I'd guess that at least half of those are ADDs with left shift by [1..3]. I.e, no better that x86 LEA.
>
>- 24.2% of instructions are memory operations
>- 70.8% of memory operations are loads, 29.2% are stores
>- 6.7% of memory operations are post-adjust (but this value varies a lot more than the others)
>
>So about 1.6% of instructions use post-adjust addressing.
>
People use pre and post-adjust when available. When unavailable, people find other ways to achieve the same objectives, typically with very small overhead. That's where x86 3-component addressing shines.
Also take into account that higher-end OoO ARM cores would have to either crack GPR loads with update option (as high-end Power/PPC) or issue them simultaneously through a couple of execution ports. So, you wouldn't see much of energy saving.

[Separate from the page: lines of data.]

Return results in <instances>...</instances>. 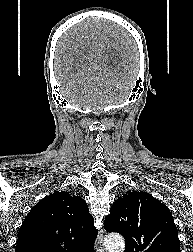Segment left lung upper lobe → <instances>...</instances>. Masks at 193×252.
<instances>
[{
    "instance_id": "5c2ea615",
    "label": "left lung upper lobe",
    "mask_w": 193,
    "mask_h": 252,
    "mask_svg": "<svg viewBox=\"0 0 193 252\" xmlns=\"http://www.w3.org/2000/svg\"><path fill=\"white\" fill-rule=\"evenodd\" d=\"M104 228L125 238V252H180L169 209L146 192L128 191L110 208Z\"/></svg>"
}]
</instances>
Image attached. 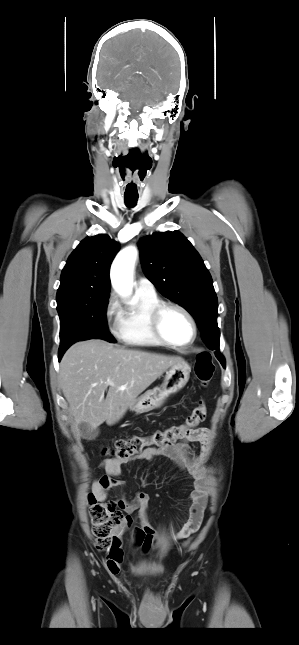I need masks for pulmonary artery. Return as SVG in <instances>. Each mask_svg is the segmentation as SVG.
<instances>
[{"label":"pulmonary artery","instance_id":"pulmonary-artery-1","mask_svg":"<svg viewBox=\"0 0 299 645\" xmlns=\"http://www.w3.org/2000/svg\"><path fill=\"white\" fill-rule=\"evenodd\" d=\"M135 289H136V291H140V292L147 293V294L156 293V290H155V287H154L153 283L150 280H148L147 278H144V277L139 278L137 280L136 285H135Z\"/></svg>","mask_w":299,"mask_h":645}]
</instances>
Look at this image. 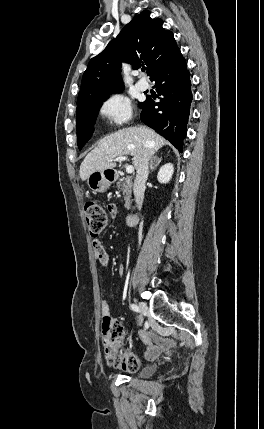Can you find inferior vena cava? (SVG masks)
<instances>
[{
	"mask_svg": "<svg viewBox=\"0 0 264 429\" xmlns=\"http://www.w3.org/2000/svg\"><path fill=\"white\" fill-rule=\"evenodd\" d=\"M150 158L151 153L149 151L144 152L136 168L137 174L134 180L133 192L138 209L141 208L144 199L145 183L149 174L148 166Z\"/></svg>",
	"mask_w": 264,
	"mask_h": 429,
	"instance_id": "1",
	"label": "inferior vena cava"
}]
</instances>
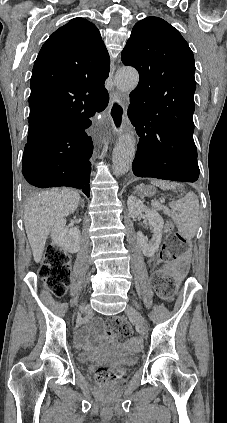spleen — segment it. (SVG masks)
Here are the masks:
<instances>
[{"label":"spleen","mask_w":227,"mask_h":423,"mask_svg":"<svg viewBox=\"0 0 227 423\" xmlns=\"http://www.w3.org/2000/svg\"><path fill=\"white\" fill-rule=\"evenodd\" d=\"M151 184L159 186L161 190H172L176 186H181V184H173V182L170 184V182H162V180H151ZM152 206L160 208L163 213L172 217L182 237H186V239L194 237L199 219V200L194 192H188L184 198L177 200V202H170L169 208H172V210H169L166 206H161L156 200H152Z\"/></svg>","instance_id":"obj_1"}]
</instances>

>And about 3.72% of instructions are block memory (no details on average register
>count, sorry). And no, ARM's block memory instructions and x86's rep movs and friends
>are NOT the same. For copying large blocks of memory they're close to the same,
>but ARM's block memory instructions are more commonly used for saving and restoring
>registers. Which happens all the time at function prologues and epilogues, and before
>function calls for that matter. x86 has pusha but that does all registers (but sp)

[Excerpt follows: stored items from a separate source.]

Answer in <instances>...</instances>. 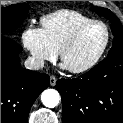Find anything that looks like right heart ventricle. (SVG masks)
<instances>
[{"mask_svg":"<svg viewBox=\"0 0 123 123\" xmlns=\"http://www.w3.org/2000/svg\"><path fill=\"white\" fill-rule=\"evenodd\" d=\"M92 18L72 10H58L41 18L42 31L53 50L60 52L70 36Z\"/></svg>","mask_w":123,"mask_h":123,"instance_id":"e07e8e85","label":"right heart ventricle"}]
</instances>
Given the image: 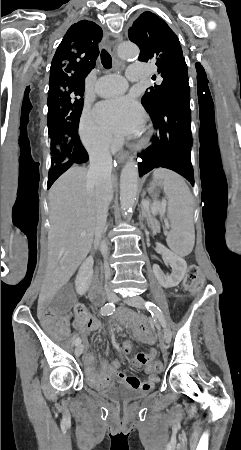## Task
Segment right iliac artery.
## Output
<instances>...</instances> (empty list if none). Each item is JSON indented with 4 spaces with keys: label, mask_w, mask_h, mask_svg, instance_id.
I'll use <instances>...</instances> for the list:
<instances>
[{
    "label": "right iliac artery",
    "mask_w": 241,
    "mask_h": 450,
    "mask_svg": "<svg viewBox=\"0 0 241 450\" xmlns=\"http://www.w3.org/2000/svg\"><path fill=\"white\" fill-rule=\"evenodd\" d=\"M114 311H115V305L113 303H107L101 308L100 314L103 316H108V315L113 314ZM80 343H81L80 337L76 338L75 345L78 346Z\"/></svg>",
    "instance_id": "82829eb1"
}]
</instances>
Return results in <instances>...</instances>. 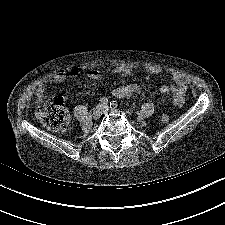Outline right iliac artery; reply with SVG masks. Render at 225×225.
Returning <instances> with one entry per match:
<instances>
[{
    "label": "right iliac artery",
    "instance_id": "right-iliac-artery-1",
    "mask_svg": "<svg viewBox=\"0 0 225 225\" xmlns=\"http://www.w3.org/2000/svg\"><path fill=\"white\" fill-rule=\"evenodd\" d=\"M100 104H101L102 106H106V105L108 104V98L102 97V98L100 99Z\"/></svg>",
    "mask_w": 225,
    "mask_h": 225
}]
</instances>
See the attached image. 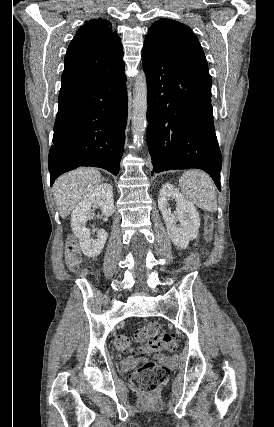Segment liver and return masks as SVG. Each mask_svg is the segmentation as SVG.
I'll return each mask as SVG.
<instances>
[{"label": "liver", "mask_w": 274, "mask_h": 427, "mask_svg": "<svg viewBox=\"0 0 274 427\" xmlns=\"http://www.w3.org/2000/svg\"><path fill=\"white\" fill-rule=\"evenodd\" d=\"M102 182L100 172L94 168H78L60 176L53 184V196L61 217H67L83 196Z\"/></svg>", "instance_id": "6515ba94"}]
</instances>
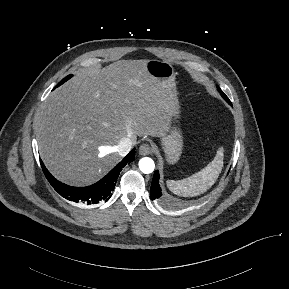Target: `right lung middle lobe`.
Wrapping results in <instances>:
<instances>
[{
    "mask_svg": "<svg viewBox=\"0 0 289 289\" xmlns=\"http://www.w3.org/2000/svg\"><path fill=\"white\" fill-rule=\"evenodd\" d=\"M72 75L67 76L66 78H64L56 87L60 86L61 84H63L65 81H67L69 78H71Z\"/></svg>",
    "mask_w": 289,
    "mask_h": 289,
    "instance_id": "right-lung-middle-lobe-1",
    "label": "right lung middle lobe"
}]
</instances>
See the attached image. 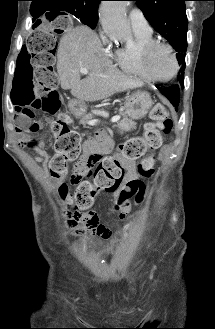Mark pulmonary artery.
<instances>
[{
	"label": "pulmonary artery",
	"mask_w": 215,
	"mask_h": 329,
	"mask_svg": "<svg viewBox=\"0 0 215 329\" xmlns=\"http://www.w3.org/2000/svg\"><path fill=\"white\" fill-rule=\"evenodd\" d=\"M129 21L134 32L151 33L152 29L139 8H133L129 12Z\"/></svg>",
	"instance_id": "obj_1"
}]
</instances>
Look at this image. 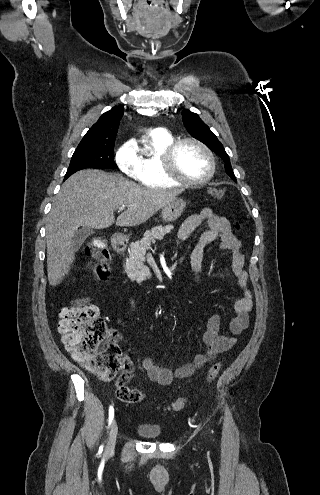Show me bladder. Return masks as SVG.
Here are the masks:
<instances>
[{"label": "bladder", "mask_w": 320, "mask_h": 495, "mask_svg": "<svg viewBox=\"0 0 320 495\" xmlns=\"http://www.w3.org/2000/svg\"><path fill=\"white\" fill-rule=\"evenodd\" d=\"M137 432L140 436L149 439H156L161 436V427L152 423H141L137 426Z\"/></svg>", "instance_id": "1"}]
</instances>
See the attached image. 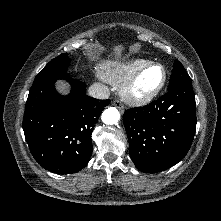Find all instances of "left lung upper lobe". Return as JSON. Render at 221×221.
Here are the masks:
<instances>
[{"label":"left lung upper lobe","instance_id":"left-lung-upper-lobe-1","mask_svg":"<svg viewBox=\"0 0 221 221\" xmlns=\"http://www.w3.org/2000/svg\"><path fill=\"white\" fill-rule=\"evenodd\" d=\"M184 81H192V80L189 77L186 70L184 69L183 65L178 60H176L173 65V70L170 76L168 89H171L176 84Z\"/></svg>","mask_w":221,"mask_h":221}]
</instances>
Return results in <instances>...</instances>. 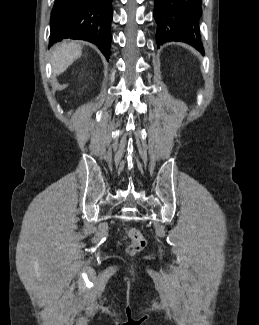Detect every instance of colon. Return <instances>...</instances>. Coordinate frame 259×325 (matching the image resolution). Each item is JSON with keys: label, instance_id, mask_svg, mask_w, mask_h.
Instances as JSON below:
<instances>
[{"label": "colon", "instance_id": "obj_1", "mask_svg": "<svg viewBox=\"0 0 259 325\" xmlns=\"http://www.w3.org/2000/svg\"><path fill=\"white\" fill-rule=\"evenodd\" d=\"M127 237L130 240V245L128 246V253L133 255L142 251L146 246V240L143 235L134 228L127 229Z\"/></svg>", "mask_w": 259, "mask_h": 325}]
</instances>
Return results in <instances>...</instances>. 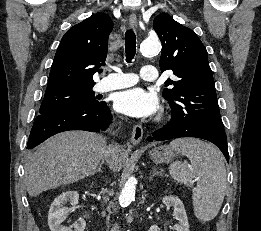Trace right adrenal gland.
I'll list each match as a JSON object with an SVG mask.
<instances>
[{
    "instance_id": "obj_1",
    "label": "right adrenal gland",
    "mask_w": 261,
    "mask_h": 231,
    "mask_svg": "<svg viewBox=\"0 0 261 231\" xmlns=\"http://www.w3.org/2000/svg\"><path fill=\"white\" fill-rule=\"evenodd\" d=\"M103 160H102V162L101 163H99V165H98V167H97V169L96 170H94L93 172H92V174L91 175H94L95 173H97V172H102V164H103Z\"/></svg>"
}]
</instances>
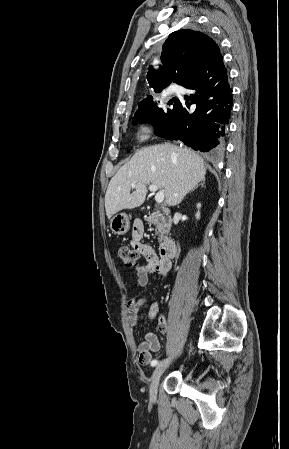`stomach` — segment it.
<instances>
[{
	"instance_id": "0dacf381",
	"label": "stomach",
	"mask_w": 289,
	"mask_h": 449,
	"mask_svg": "<svg viewBox=\"0 0 289 449\" xmlns=\"http://www.w3.org/2000/svg\"><path fill=\"white\" fill-rule=\"evenodd\" d=\"M110 228L117 235H124L130 229L129 217L125 213H117L110 220Z\"/></svg>"
}]
</instances>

>and implementations have greatly neglected it to the point where it's never used
>anymore. ARM block memory instructions, on the other hand, have been maintained as decent performers.
>
On the other hand, when memcpy is long then x86 rem moves semantics provide more opportunities for hw accelleration. The evidence is the fantastic speed (16B/clock, equal to peak capabilities of D$) this instructions demonstrate on Nehalem/SandyBridge. IIRC, Cortex-A9 achieves 2 or 4B/clock despite its L1D hardware being capable of 8B/clock.
>I'd like to give data on predication but my profiling isn't very good with that:
>it tracks predication type, taken branches, and untaken instructions in general,
>but it doesn't distinguish types for untakens. I'll need to adjust it to get more information.